▸ Instructions for the task:
In the entries below, find the line with "mission de terrain, au" and the line with "Préparer, convoquer et animer les assemblées". Print those two and everything between them exactly, and nothing else.

▸ Given records:
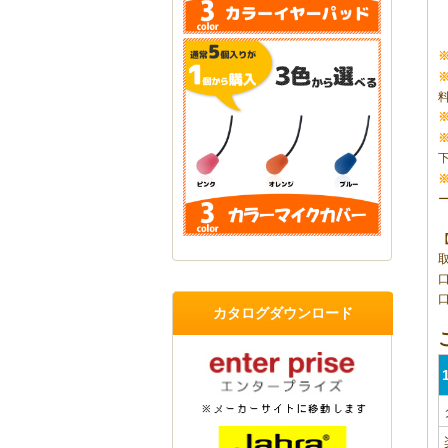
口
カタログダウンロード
--
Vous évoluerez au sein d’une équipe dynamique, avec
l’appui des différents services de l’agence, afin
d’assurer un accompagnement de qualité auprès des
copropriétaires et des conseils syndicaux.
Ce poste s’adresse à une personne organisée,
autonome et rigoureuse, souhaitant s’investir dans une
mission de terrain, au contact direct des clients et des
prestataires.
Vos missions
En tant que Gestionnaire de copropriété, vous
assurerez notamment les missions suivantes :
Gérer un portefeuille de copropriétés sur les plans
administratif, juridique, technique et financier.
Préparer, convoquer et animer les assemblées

▸ Response for this exercise:
mission de terrain, au contact direct des clients et des
prestataires.
Vos missions
En tant que Gestionnaire de copropriété, vous
assurerez notamment les missions suivantes :
Gérer un portefeuille de copropriétés sur les plans
administratif, juridique, technique et financier.
Préparer, convoquer et animer les assemblées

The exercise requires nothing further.